SAN FRANCISCO (AP) — Yahoo has completed a long-awaited $7.6 billion deal with China's Alibaba Group, generating a windfall that could help ease the pain of Yahoo shareholders who have endured the company's foibles during the past few years.
After Yahoo distributes most of the proceeds to its shareholders, its recently hired CEO Marissa Mayer will still have an extra $1.3 billion to finance acquisitions or hire new talent as she tries revive the company's revenue growth.
Tuesday's resolution comes four months after Yahoo Inc. and Alibaba Group Holding Ltd. outlined the details of a complex transaction that took more than two years of on-again, off-again negotiations to hammer out. The deal will give Alibaba greater autonomy as it prepares to pursue an initial public offering of stock within the next three years, while rewarding Yahoo for one of the few moves that has gone right for the troubled company in the past few years.
Yahoo paid $1 billion for a 40 percent stake in Alibaba in 2005 and is now reaping a huge return. Alibaba is paying $7.1 billion in cash and stock to buy back half of Yahoo's holdings. Another $550 million is being paid to Yahoo under a revised technology and patent licensing agreement with Alibaba.
After paying taxes, Yahoo estimates it will pocket about $4.3 billion to supplement the $1.9 billion in cash the company had as of June 30.
Yahoo, which is based in Sunnyvale, Calif., plans to spend about $3 billion of the Alibaba proceeds buying back its own stock in the upcoming months, leaving Mayer with some financial flexibility to pay for other items on her turnaround agenda.
"This yields a substantial return for investors while retaining a meaningful amount of capital within the company to invest in future growth," Mayer said in a statement.
The decision on how to handle the proceeds may have reflected a compromise between Mayer and Yahoo's board.
Before hiring Mayer away from Google in July, Yahoo had pledged to distribute virtually all of the proceeds from the Alibaba sale to its shareholders.
But the company wavered from that stance last month when it filed regulatory documents disclosing that Mayer was considering holding on to the money to help carry out her vision for Yahoo. Without providing specifics, the documents said Mayer was mulling possible acquisitions.
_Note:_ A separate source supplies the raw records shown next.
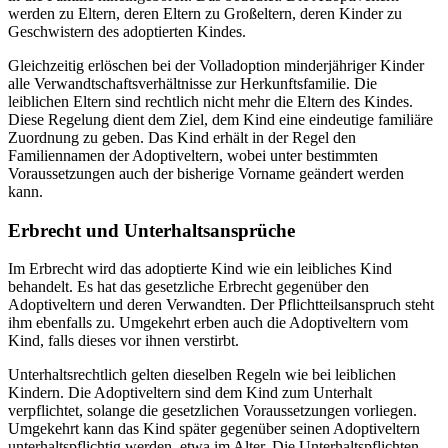
werden zu Eltern, deren Eltern zu Großeltern, deren Kinder zu
Geschwistern des adoptierten Kindes.
Gleichzeitig erlöschen bei der Volladoption minderjähriger Kinder
alle Verwandtschaftsverhältnisse zur Herkunftsfamilie. Die
leiblichen Eltern sind rechtlich nicht mehr die Eltern des Kindes.
Diese Regelung dient dem Ziel, dem Kind eine eindeutige familiäre
Zuordnung zu geben. Das Kind erhält in der Regel den
Familiennamen der Adoptiveltern, wobei unter bestimmten
Voraussetzungen auch der bisherige Vorname geändert werden
kann.
Erbrecht und Unterhaltsansprüche
Im Erbrecht wird das adoptierte Kind wie ein leibliches Kind
behandelt. Es hat das gesetzliche Erbrecht gegenüber den
Adoptiveltern und deren Verwandten. Der Pflichtteilsanspruch steht
ihm ebenfalls zu. Umgekehrt erben auch die Adoptiveltern vom
Kind, falls dieses vor ihnen verstirbt.
Unterhaltsrechtlich gelten dieselben Regeln wie bei leiblichen
Kindern. Die Adoptiveltern sind dem Kind zum Unterhalt
verpflichtet, solange die gesetzlichen Voraussetzungen vorliegen.
Umgekehrt kann das Kind später gegenüber seinen Adoptiveltern
unterhaltspflichtig werden, etwa im Alter. Die Unterhaltspflichten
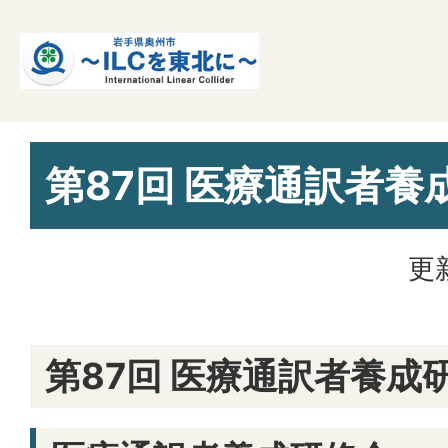
第87回 医療通訳者養
更
第87回 医療通訳者養成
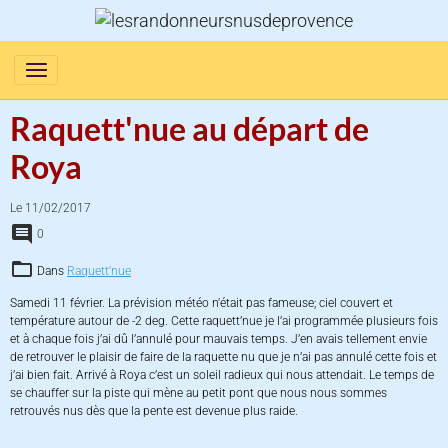
Raquett'nue au départ de
Roya
Le 11/02/2017
0
Dans
Raquett'nue
Samedi 11 février. La prévision météo n'était pas fameuse; ciel couvert et
température autour de -2 deg. Cette raquett’nue je l’ai programmée plusieurs fois
et à chaque fois j’ai dû l’annulé pour mauvais temps. J’en avais tellement envie
de retrouver le plaisir de faire de la raquette nu que je n’ai pas annulé cette fois et
j’ai bien fait. Arrivé à Roya c’est un soleil radieux qui nous attendait. Le temps de
se chauffer sur la piste qui mène au petit pont que nous nous sommes
retrouvés nus dès que la pente est devenue plus raide.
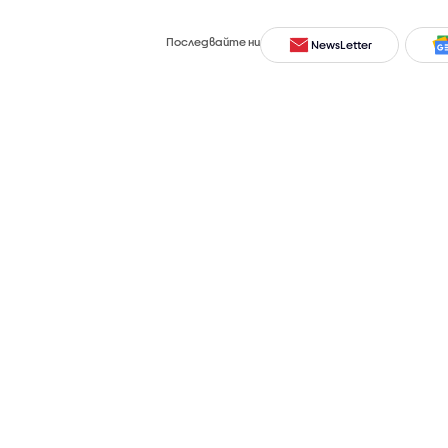
Последвайте ни
NewsLetter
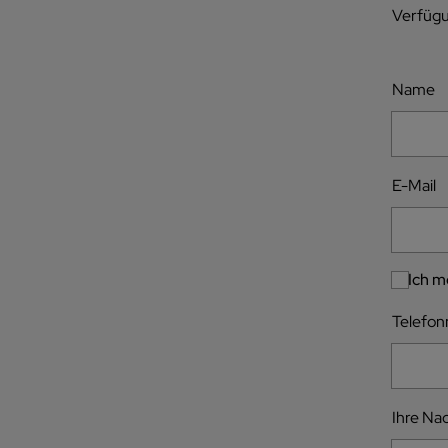
Verfügu
Name
E-Mail
Ich m
Telefon
Ihre Na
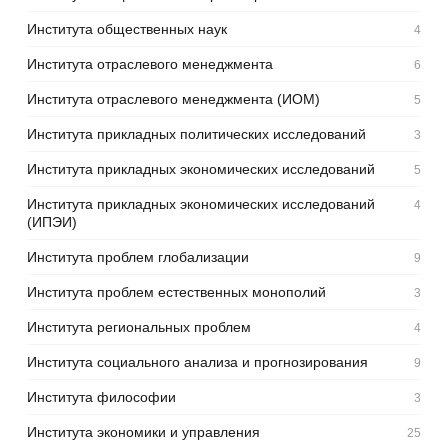
Института общественных наук
4
Института отраслевого менеджмента
6
Института отраслевого менеджмента (ИОМ)
5
Института прикладных политических исследований
3
Института прикладных экономических исследований
5
Института прикладных экономических исследований
4
(ИПЭИ)
Института проблем глобализации
9
Института проблем естественных монополий
3
Института региональных проблем
4
Института социального анализа и прогнозирования
9
Института философии
3
Института экономики и управления
25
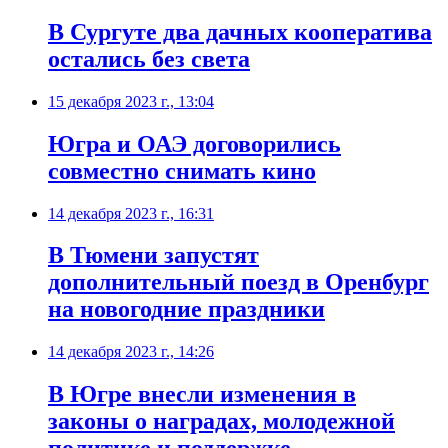
В Сургуте два дачных кооператива
остались без света
15 декабря 2023 г., 13:04
Югра и ОАЭ договорились
совместно снимать кино
14 декабря 2023 г., 16:31
В Тюмени запустят
дополнительный поезд в Оренбург
на новогодние праздники
14 декабря 2023 г., 14:26
В Югре внесли изменения в
законы о наградах, молодежной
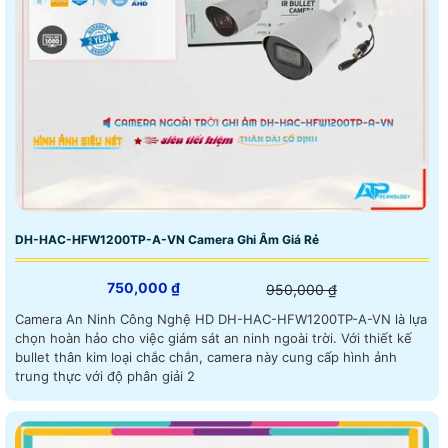
DH-HAC-HFW1200TP-A-VN Camera Ghi Âm Giá Rẻ
750,000 ₫
950,000 ₫
Camera An Ninh Công Nghệ HD DH-HAC-HFW1200TP-A-VN là lựa
chọn hoàn hảo cho việc giám sát an ninh ngoài trời. Với thiết kế
bullet thân kim loại chắc chắn, camera này cung cấp hình ảnh
trung thực với độ phân giải 2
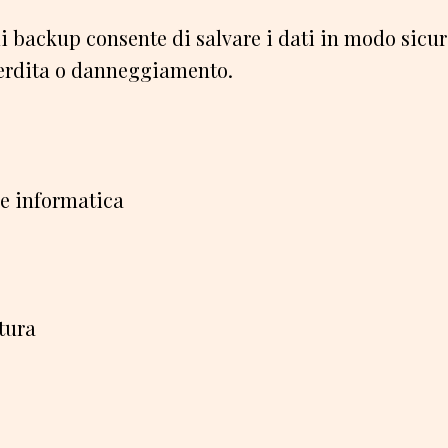
di backup consente di salvare i dati in modo sicur
perdita o danneggiamento.
e informatica
tura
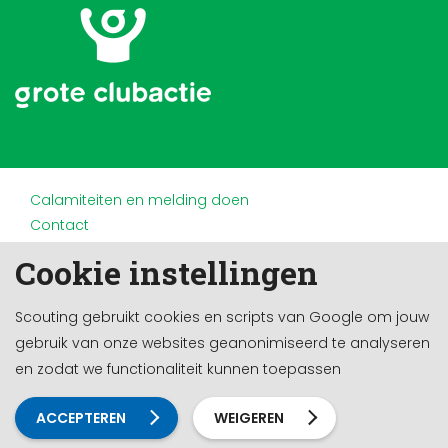
Calamiteiten en melding doen
Contact
Disclaimer
Cookie instellingen
Doneren en nalaten
Partners
Scouting gebruikt cookies en scripts van Google om jouw
Privacy
gebruik van onze websites geanonimiseerd te analyseren
Werken bij
en zodat we functionaliteit kunnen toepassen
Cookie-instellingen
Ontwikkeld door a&m impact
ACCEPTEREN
WEIGEREN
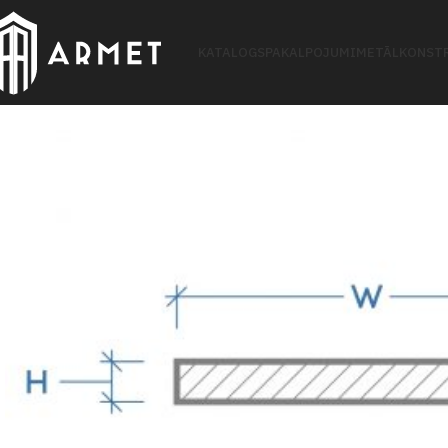
KATALOGS
PAKALPOJUMI
METĀLKONSTR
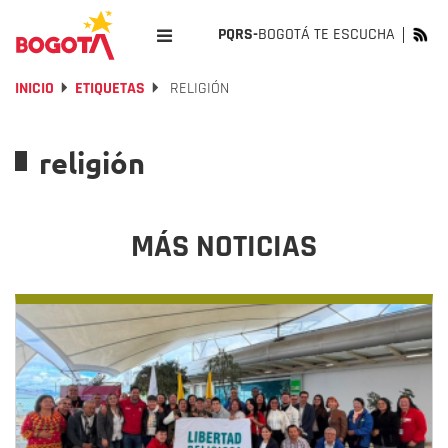
PQRS-
BOGOTÁ TE ESCUCHA
INICIO
ETIQUETAS
RELIGIÓN
religión
MÁS NOTICIAS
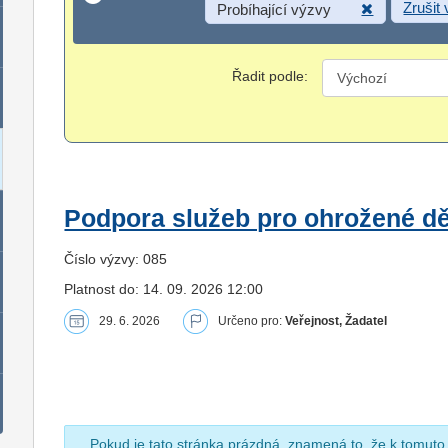
Zrušit
Probíhající výzvy
Řadit podle:
Podpora služeb pro ohrožené dět
Číslo výzvy: 085
Platnost do: 14. 09. 2026 12:00
29. 6. 2026
Určeno pro:
Veřejnost, Žadatel
Pokud je tato stránka prázdná, znamená to, že k tomuto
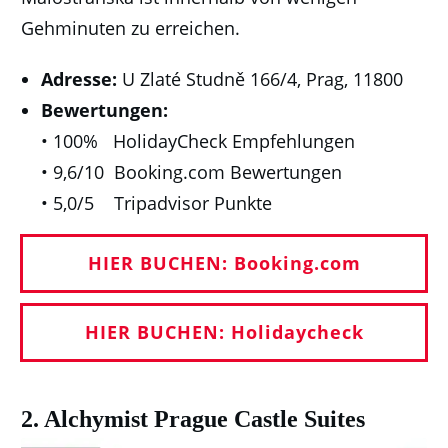
Gehminuten zu erreichen.
Adresse:
U Zlaté Studně 166/4, Prag, 11800
Bewertungen:
• 100% HolidayCheck Empfehlungen
• 9,6/10 Booking.com Bewertungen
• 5,0/5 Tripadvisor Punkte
HIER BUCHEN: Booking.com
HIER BUCHEN: Holidaycheck
2. Alchymist Prague Castle Suites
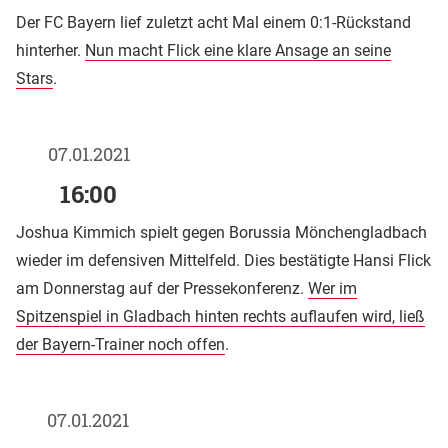
Der FC Bayern lief zuletzt acht Mal einem 0:1-Rückstand
hinterher.
Nun macht Flick eine klare Ansage an seine
Stars
.
07.01.2021
16:00
Joshua Kimmich spielt gegen Borussia Mönchengladbach
wieder im defensiven Mittelfeld. Dies bestätigte Hansi Flick
am Donnerstag auf der Pressekonferenz.
Wer im
Spitzenspiel in Gladbach hinten rechts auflaufen wird, ließ
der Bayern-Trainer noch offen
.
07.01.2021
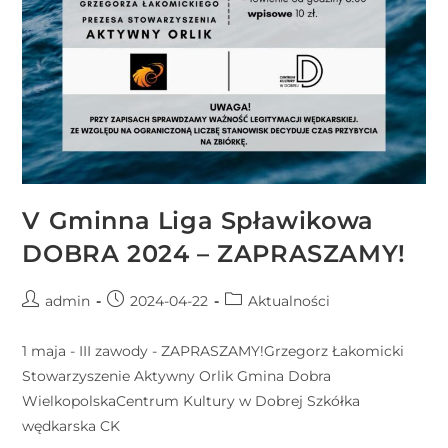
V Gminna Liga Spławikowa
DOBRA 2024 – ZAPRASZAMY!
admin
2024-04-22
Aktualności
1 maja - III zawody - ZAPRASZAMY!Grzegorz Łakomicki
Stowarzyszenie Aktywny Orlik Gmina Dobra
WielkopolskaCentrum Kultury w Dobrej Szkółka
wędkarska CK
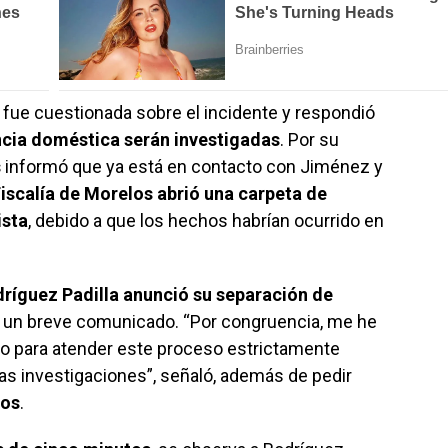
fue cuestionada sobre el incidente y respondió
ncia doméstica serán investigadas
. Por su
s
informó que ya está en contacto con Jiménez y
iscalía de Morelos abrió una carpeta de
ista
, debido a que los hechos habrían ocurrido en
dríguez Padilla anunció su separación de
un breve comunicado. “Por congruencia, me he
co para atender este proceso estrictamente
las investigaciones”, señaló, además de pedir
jos
.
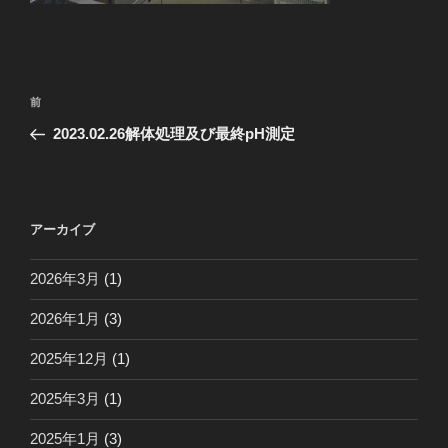
投
前
前
稿
の
2023.02.26解体処理及び最終pH測定
ナ
投
ビ
稿
ゲ
ー
アーカイブ
シ
2026年3月
(1)
ョ
ン
2026年1月
(3)
2025年12月
(1)
2025年3月
(1)
2025年1月
(3)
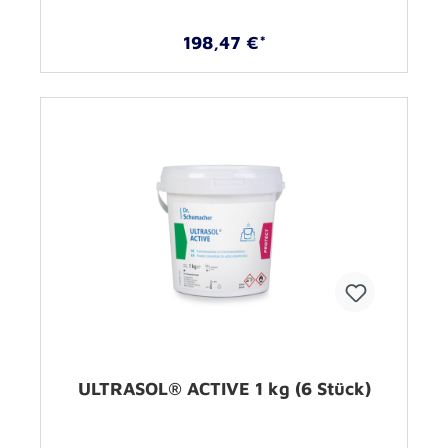
198,47 €*
ULTRASOL® ACTIVE 1 kg (6 Stück)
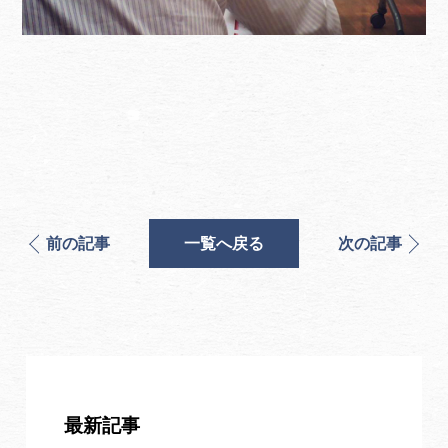
前の記事
一覧へ戻る
次の記事
最新記事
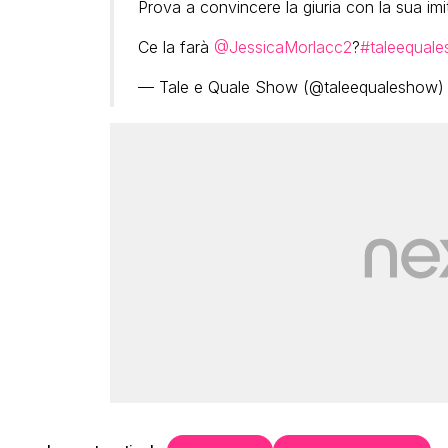
Prova a convincere la giuria con la sua im
Ce la farà
@JessicaMorlacc2
?
#taleequal
— Tale e Quale Show (@taleequaleshow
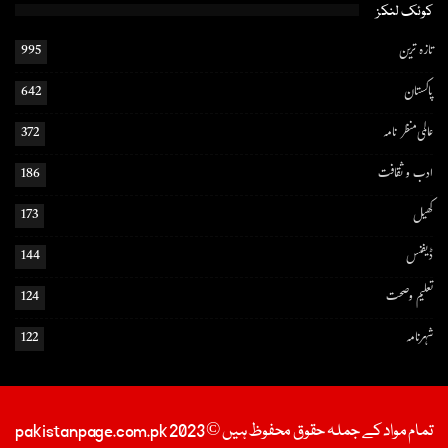
کوئک لنکز
تازہ ترین
995
پاکستان
642
عالمی منظر نامہ
372
ادب و ثقافت
186
کھیل
173
ڈیفنس
144
تعلیم و صحت
124
شہرنامہ
122
تمام مواد کے جملہ حقوق محفوظ ہیں © 2023 pakistanpage.com.pk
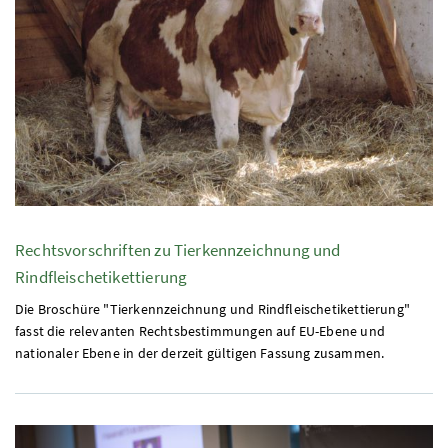
Rechtsvorschriften zu Tierkennzeichnung und
Rindfleischetikettierung
Die Broschüre "Tierkennzeichnung und Rindfleischetikettierung"
fasst die relevanten Rechtsbestimmungen auf
EU
-Ebene und
nationaler Ebene in der derzeit gültigen Fassung zusammen.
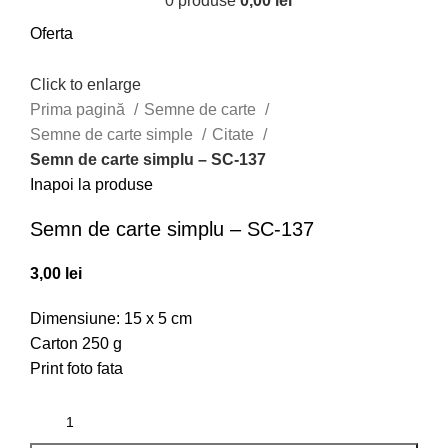
0
produse
0,00
lei
Oferta
Click to enlarge
Prima pagină
Semne de carte
Semne de carte simple
Citate
Semn de carte simplu – SC-137
Inapoi la produse
Semn de carte simplu – SC-137
3,00
lei
Dimensiune: 15 x 5 cm
Carton 250 g
Print foto fata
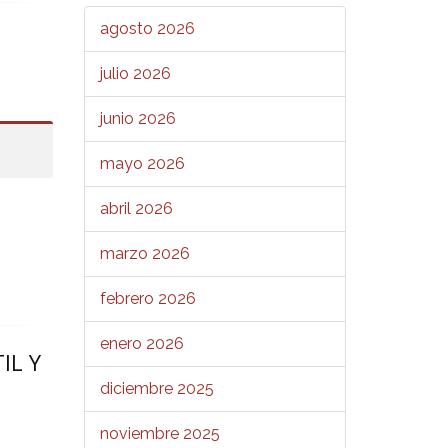
agosto 2026
julio 2026
junio 2026
mayo 2026
abril 2026
marzo 2026
febrero 2026
enero 2026
IL Y
diciembre 2025
noviembre 2025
Analysts have speculated that Mayer may try to make a big splash by putting together a takeover offer for one of the Internet's hot websites, such as online scrapbook Pinterest or check-in service Foursquare
Another big payoff looms for Yahoo when Alibaba goes public, an event expected by the end of 2015. Alibaba, which owns China's version of eBay and e-commerce sites, has the right to buy back half of Yahoo's remaining 23 percent stake before the IPO. Yahoo then could chose to sell its remaining Alibaba stock after the shares begin trading.